There is a Rebath dealer here but even they quit selling Rebath shower bases and tub liners. They only replace bathtubs now...no liners. I assume it was partly because of ongoing problems like was mentioned by the OP. Actually I respect their decision. If you can't get it right, it's better to do something else.

They still install their one-size-fits all 3 piece wall kits though. Our wall units are seamless and custom made for each job.


----------



## plbgbiz (Aug 27, 2010)

A couple of Bath Fitter jobs...


----------



## plbgbiz (Aug 27, 2010)

Optical illusion. The curtain rod is level.


----------



## plbgbiz (Aug 27, 2010)

This job and the previous pics were one day installations. The plumber did go the day before to set the valve and prepare the drain.

The finished look is not for everyone. Many people prefer tile, marble, granite, etc. But considering the lifetime warranty and quick installation, it's a pretty good deal.


----------



## Mississippiplum (Sep 30, 2011)

Looks good, what type of adheasive do y'all use to bond the new panels to the old tub, tile surface?


----------



## plbgbiz (Aug 27, 2010)

smellslike$tome said:


> I haven't run across too many of these installs but from what I understand about the pricing, I can easily tear out the old ci tub and put in a new one with new faucet for what they are charging.
> 
> We don't do this job often but when we do it seems like it comes in somewhere between $3800 and $5500 depending on what is to be done. I think bath fitters start at about 5k and go up from there. Someone feel free to correct me on that if I am wrong.


I don't remember ever having a tub/wall/faucet job that goes anywhere near $5K. It starts in the low 3's.

The removal and replacement is seldom the issue though. It's the rest of the bathroom damage that becomes the kill shot for a conventional remodel.

The pink tub in the first pic is a great example. The whole bathroom has 60 year old tile on thick concrete walls with metal mesh. The cost to install the tub liner with a new drain was less than $1,200. The next closest bid was way over $10K because of the tile and the logistics in the house.

For tub replacements, the job often mushrooms into weeks of hassle for the customer to get the house back in order.

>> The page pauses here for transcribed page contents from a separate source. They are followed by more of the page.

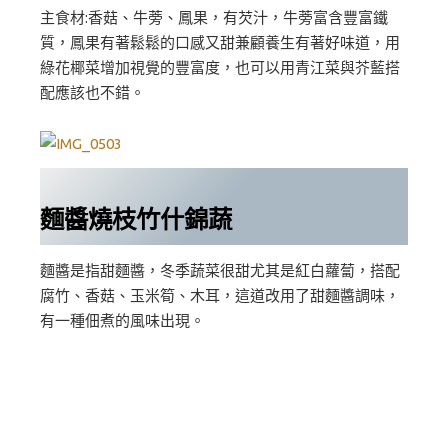
主食材:香菇、牛蒡、鳳果，有芡汁，牛蒡富含豐富鐵
質，鳳果有著鬆鬆的口感又甜兼顧養生有著好味道，用
綠花椰菜增加視覺的豐富度，也可以用青江菜與芥藍搭
配應該也不錯。
麵醬燒枝竹什錦蔬
麵醬是指甜麵醬，冬季蔬菜很甜尤其是紅白蘿蔔，搭配
腐竹、香菇、玉米筍、木耳，這道改用了甜麵醬調味，
有一種佃煮的風味出現。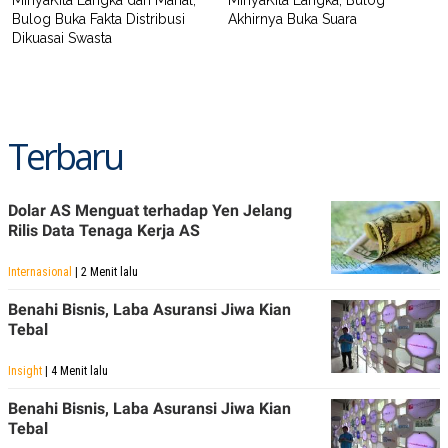
MinyaKita Langka dan Mahal,
MinyaKita Langka, Bulog
Bulog Buka Fakta Distribusi
Akhirnya Buka Suara
Dikuasai Swasta
Terbaru
Dolar AS Menguat terhadap Yen Jelang
Rilis Data Tenaga Kerja AS
Internasional
| 2 Menit lalu
Benahi Bisnis, Laba Asuransi Jiwa Kian
Tebal
Insight
| 4 Menit lalu
Benahi Bisnis, Laba Asuransi Jiwa Kian
Tebal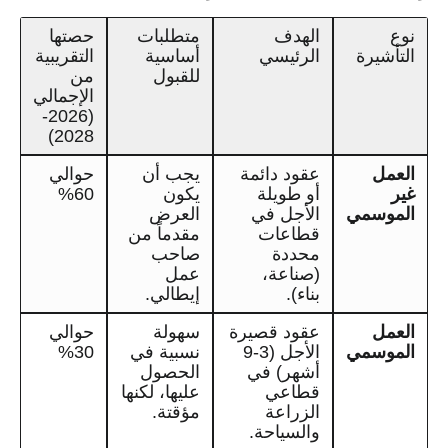
نوع
الهدف
متطلبات
حصتها
التأشيرة
الرئيسي
أساسية
التقريبية
للقبول
من
الإجمالي
(2026-
2028)
العمل
عقود دائمة
يجب أن
حوالي
غير
أو طويلة
يكون
60%
الموسمي
الأجل في
العرض
قطاعات
مقدماً من
محددة
صاحب
(صناعة،
عمل
بناء).
إيطالي.
العمل
عقود قصيرة
سهولة
حوالي
الموسمي
الأجل (3-9
نسبية في
30%
أشهر) في
الحصول
قطاعي
عليها، لكنها
الزراعة
مؤقتة.
والسياحة.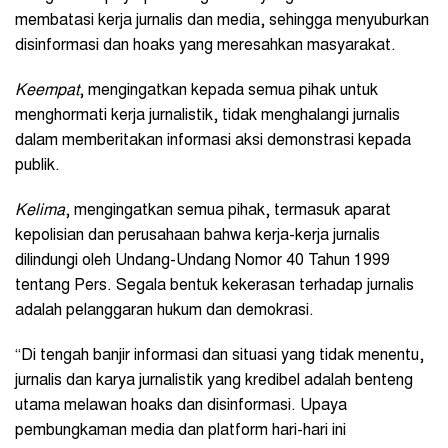
membatasi kerja jurnalis dan media, sehingga menyuburkan
disinformasi dan hoaks yang meresahkan masyarakat.
Keempat
, mengingatkan kepada semua pihak untuk
menghormati kerja jurnalistik, tidak menghalangi jurnalis
dalam memberitakan informasi aksi demonstrasi kepada
publik.
Kelima
, mengingatkan semua pihak, termasuk aparat
kepolisian dan perusahaan bahwa kerja-kerja jurnalis
dilindungi oleh Undang-Undang Nomor 40 Tahun 1999
tentang Pers. Segala bentuk kekerasan terhadap jurnalis
adalah pelanggaran hukum dan demokrasi.
“Di tengah banjir informasi dan situasi yang tidak menentu,
jurnalis dan karya jurnalistik yang kredibel adalah benteng
utama melawan hoaks dan disinformasi. Upaya
pembungkaman media dan platform hari-hari ini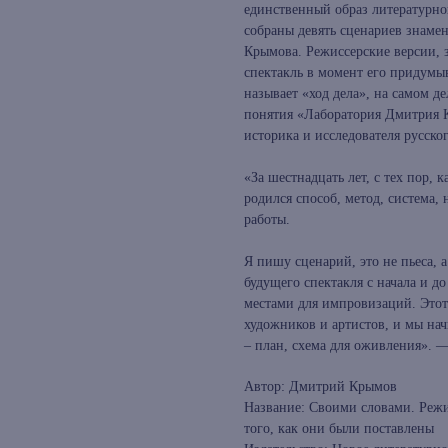
единственный образ литературног
собраны девять сценариев знаме
Крымова. Режиссерские версии, 
спектакль в момент его придумыв
называет «ход дела», на самом де
понятия «Лаборатория Дмитрия 
историка и исследователя русск
«За шестнадцать лет, с тех пор, к
родился способ, метод, система, 
работы.
Я пишу сценарий, это не пьеса, а
будущего спектакля с начала и д
местами для импровизаций. Этот
художников и артистов, и мы начи
– план, схема для оживления».
Автор: Дмитрий Крымов
Название: Своими словами. Режи
того, как они были поставлены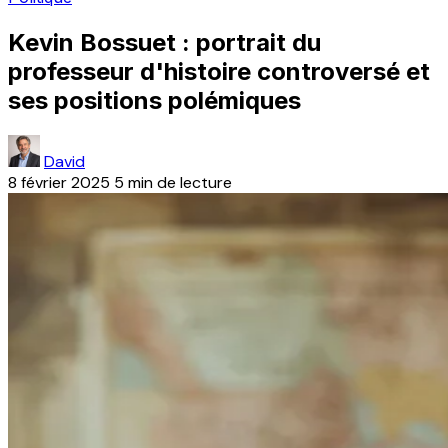
Kevin Bossuet : portrait du
professeur d'histoire controversé et
ses positions polémiques
David
8 février 2025
5 min de lecture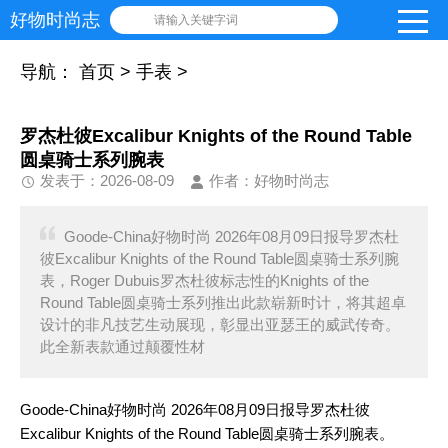
好物时尚志
请输入关键字词
导航：
首页
>
手表
>
罗杰杜彼Excalibur Knights of the Round Table
圆桌骑士系列腕表
发表于：2026-08-09
作者：好物时尚志
Goode-China好物时尚 2026年08月09日报导罗杰杜
彼Excalibur Knights of the Round Table圆桌骑士系列腕
表，Roger Dubuis罗杰杜彼标志性的Knights of the
Round Table圆桌骑士系列推出此款崭新时计，将其超卓
设计的非凡技艺生动展现，彰显出亚瑟王的威武传奇。
此全新表款通过颠覆性材
Goode-China好物时尚 2026年08月09日报导罗杰杜彼
Excalibur Knights of the Round Table圆桌骑士系列腕表。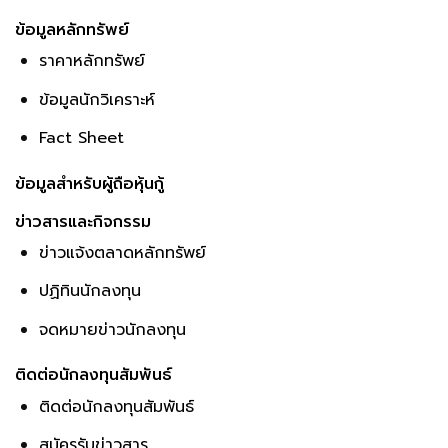
ข้อมูลหลักทรัพย์
ราคาหลักทรัพย์
ข้อมูลนักวิเคราะห์
Fact Sheet
ข้อมูลสำหรับผู้ถือหุ้นกู้
ข่าวสารและกิจกรรม
ข่าวแจ้งตลาดหลักทรัพย์
ปฏิทินนักลงทุน
จดหมายข่าวนักลงทุน
ติดต่อนักลงทุนสัมพันธ์
ติดต่อนักลงทุนสัมพันธ์
สมัครรับข่าวสาร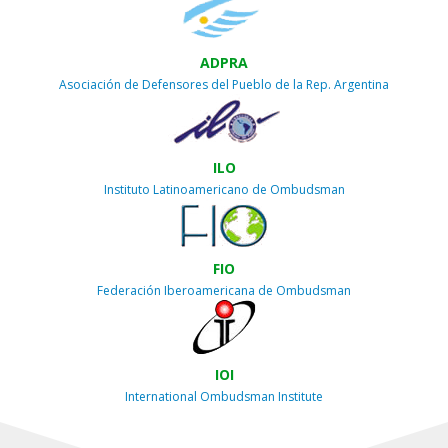
ADPRA
Asociación de Defensores del Pueblo de la Rep. Argentina
ILO
Instituto Latinoamericano de Ombudsman
FIO
Federación Iberoamericana de Ombudsman
IOI
International Ombudsman Institute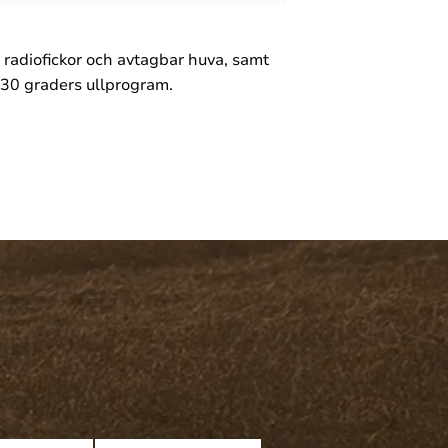
radiofickor och avtagbar huva, samt
i 30 graders ullprogram.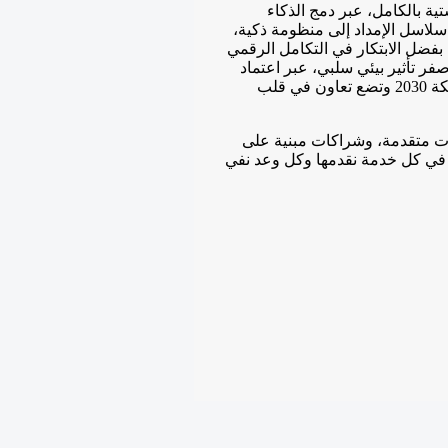
ة بالكامل، عبر دمج الذكاء
 سلاسل الإمداد إلى منظومة ذكية،
 بفضل الابتكار في التكامل الرقمي
ر تأثير بيئي سلبي، عبر اعتماد
حلول خضراء وتقنيات ذاتية التشغيل تدعم أهداف رؤية المملكة 2030 وتضع تعاون في قلب
ات متقدمة، وشراكات مبنية على
ا في كل خدمة نقدمها وكل وعد نفي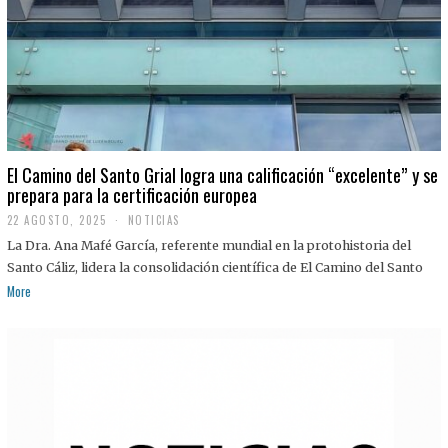
El Camino del Santo Grial logra una calificación “excelente” y se
prepara para la certificación europea
22 AGOSTO, 2025
2
NOTICIAS
2
La Dra. Ana Mafé García, referente mundial en la protohistoria del
A
G
Santo Cáliz, lidera la consolidación científica de El Camino del Santo
O
More
S
T
O
,
2
0
2
5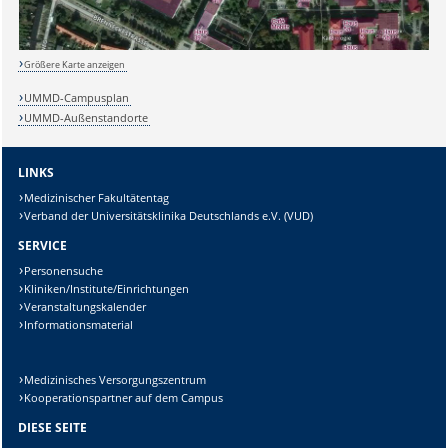
Lösung:
Größere Karte anzeigen
UMMD-Campusplan
UMMD-Außenstandorte
LINKS
Medizinischer Fakultätentag
Verband der Universitätsklinika Deutschlands e.V. (VUD)
SERVICE
Personensuche
Kliniken/Institute/Einrichtungen
Veranstaltungskalender
Informationsmaterial
Medizinisches Versorgungszentrum
Kooperationspartner auf dem Campus
DIESE SEITE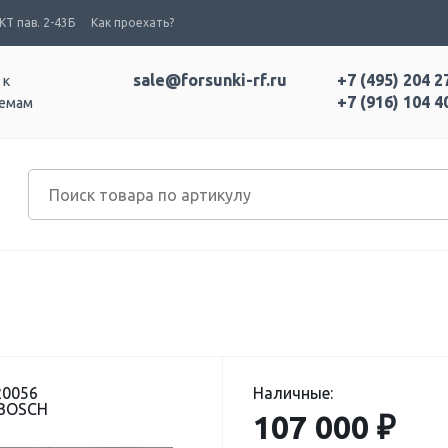
Т пав. 2-43Б
Как проехать?
sale@forsunki-rf.ru
+7 (495) 204 2
 к
+7 (916) 104 4
темам
20056
Наличные:
 BOSCH
107 000 ₽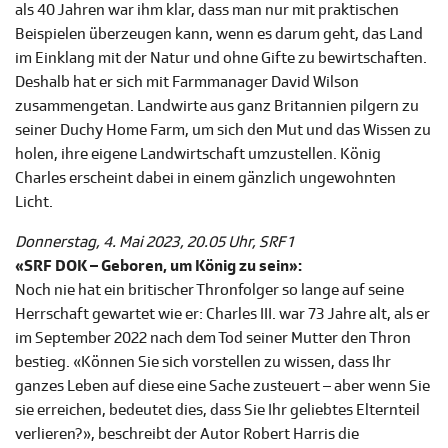
als 40 Jahren war ihm klar, dass man nur mit praktischen
Beispielen überzeugen kann, wenn es darum geht, das Land
im Einklang mit der Natur und ohne Gifte zu bewirtschaften.
Deshalb hat er sich mit Farmmanager David Wilson
zusammengetan. Landwirte aus ganz Britannien pilgern zu
seiner Duchy Home Farm, um sich den Mut und das Wissen zu
holen, ihre eigene Landwirtschaft umzustellen. König
Charles erscheint dabei in einem gänzlich ungewohnten
Licht.
Donnerstag, 4. Mai 2023, 20.05 Uhr, SRF 1
«SRF DOK – Geboren, um König zu sein»:
Noch nie hat ein britischer Thronfolger so lange auf seine
Herrschaft gewartet wie er: Charles III. war 73 Jahre alt, als er
im September 2022 nach dem Tod seiner Mutter den Thron
bestieg. «Können Sie sich vorstellen zu wissen, dass Ihr
ganzes Leben auf diese eine Sache zusteuert – aber wenn Sie
sie erreichen, bedeutet dies, dass Sie Ihr geliebtes Elternteil
verlieren?», beschreibt der Autor Robert Harris die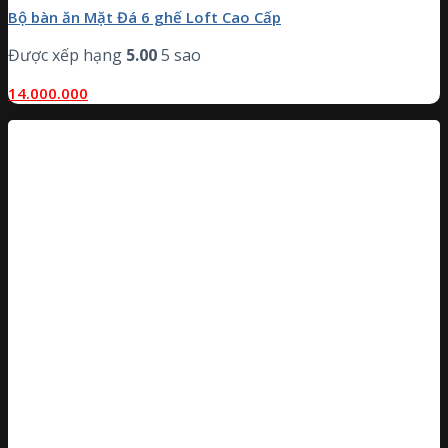
Bộ bàn ăn Mặt Đá 6 ghế Loft Cao Cấp
Được xếp hạng
5.00
5 sao
14.000.000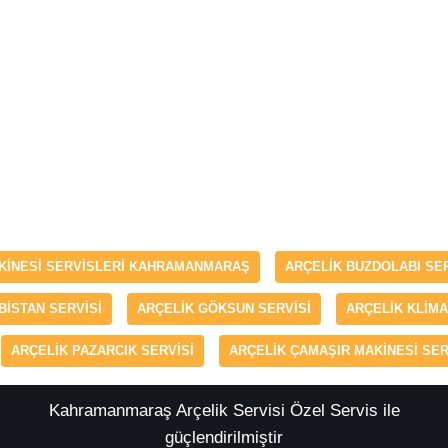
AKINESI SERVISLERI KAHRAMANMARAŞ
ARÇELIK BUZDOLABI S
BISTAN SERVISI
ARÇELIK GÖKSUN SERVISI
ARÇELIK KLIM
ARÇELIK PAZARCIK SERVISI
ARÇELIK ÇAMAŞIR MAKINESI SE
Kahramanmaraş Arçelik Servisi
Özel Servis ile
güçlendirilmiştir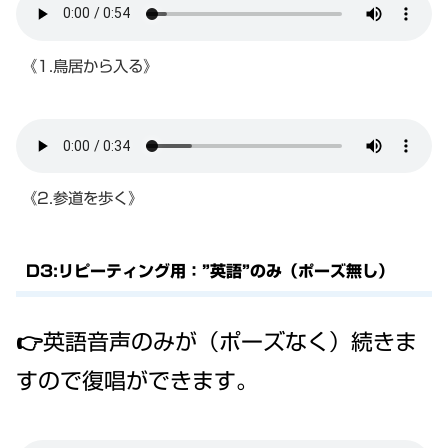
《1.鳥居から入る》
《2.参道を歩く》
D3:リピーティング用：”英語”のみ（ポーズ無し）
👉英語音声のみが（ポーズなく）続きま
すので復唱ができます。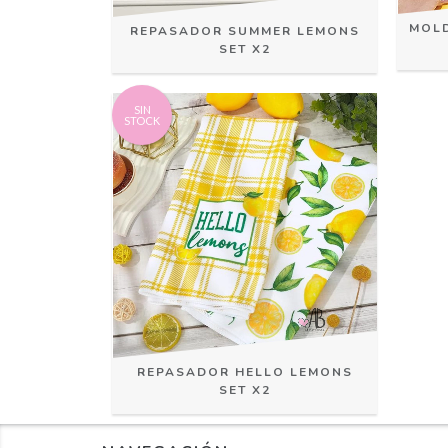
MOLD
REPASADOR SUMMER LEMONS
SET X2
SIN
STOCK
REPASADOR HELLO LEMONS
SET X2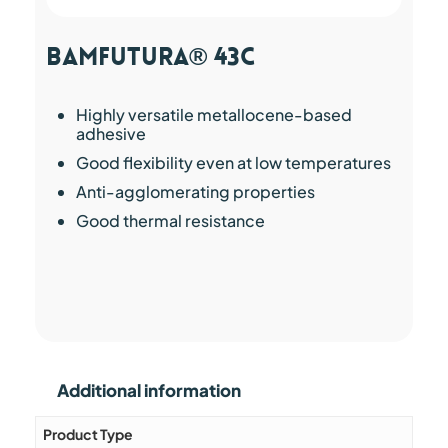
BAMFutura® 43C
Highly versatile metallocene-based
adhesive
Good flexibility even at low temperatures
Anti-agglomerating properties
Good thermal resistance
Additional information
Product Type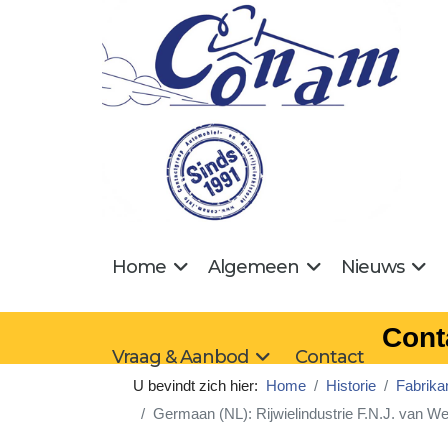
Home
Algemeen
Nieuws
Cont
Vraag & Aanbod
Contact
U bevindt zich hier:
Home
Historie
Fabrika
Germaan (NL): Rijwielindustrie F.N.J. van W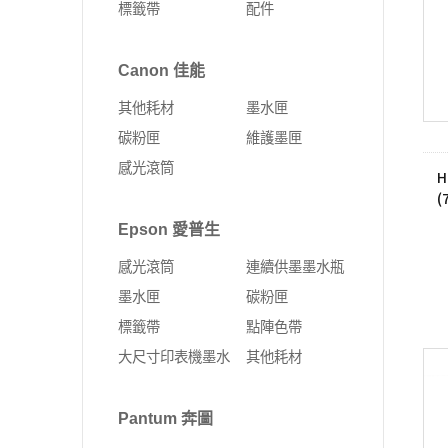
標籤帶
配件
Fujifilm 富士軟片
Kyocera 京瓷
ALTOS 安圖斯
DELL 戴爾
網卡
無線延伸器
印表機
彩色多功能複合機
MSI 微星
UMAX 世成
Canon 佳能
Leadtek 麗臺
HP 惠普
無線網卡
多功能事務機
黑白多功能複合機
其他耗材
墨水匣
Supermicro 美超微
外接式SSD固態硬碟
固態硬碟
PCI-E 無線網卡
彩色雷射印表機
碳粉匣
維護墨匣
MSI 微星
SSD固態硬碟
10G PCIe有線網路卡
黑白雷射印表機
感光滾筒
H
ASUS 華碩
4G Sim卡 Router
(
DELL 戴爾
有線路由器
Epson 愛普生
HP 惠普
藍芽
感光滾筒
連續供墨墨水瓶
Lenovo 聯想
ExpertWIFI商用系列
墨水匣
碳粉匣
標籤帶
點陣色帶
無線路由器
大尺寸印表機墨水
其他耗材
Pantum 奔圖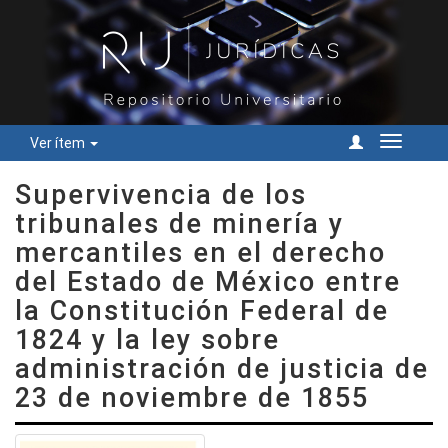
Ver ítem
Cambiar
navegac
Supervivencia de los
tribunales de minería y
mercantiles en el derecho
del Estado de México entre
la Constitución Federal de
1824 y la ley sobre
administración de justicia de
23 de noviembre de 1855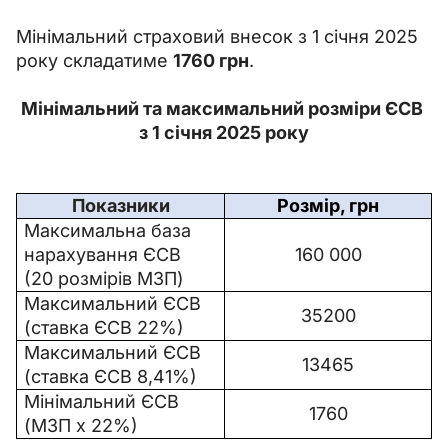
Мінімальний страховий внесок з 1 січня 2025 
року складатиме 
1760 грн
.
Мінімальний та максимальний розміри ЄСВ 
з 1 січня 2025 року
Показники
Розмір, грн
Максимальна база 
нарахування ЄСВ 
160 000
(20 розмірів МЗП)
Максимальний ЄСВ 
35200
(ставка ЄСВ 22%)
Максимальний ЄСВ 
13465
(ставка ЄСВ 8,41%)
Мінімальний ЄСВ 
1760
(МЗП х 22%)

It's hardly ever just about the tub.

Sometimes the liner makes sense. Sometimes replacement is the better choice. Lucky for us we do both.


----------



## plbgbiz (Aug 27, 2010)

Mississippiplum said:


> Looks good, what type of adheasive do y'all use to bond the new panels to the old tub, tile surface?


It's a combination of certain primers and butyl adhesives manufactured by Bath Fitter. We use *A LOT* more adhesive than was shown in the pic by the OP. Can't scrimp with a lifetime warranty.


----------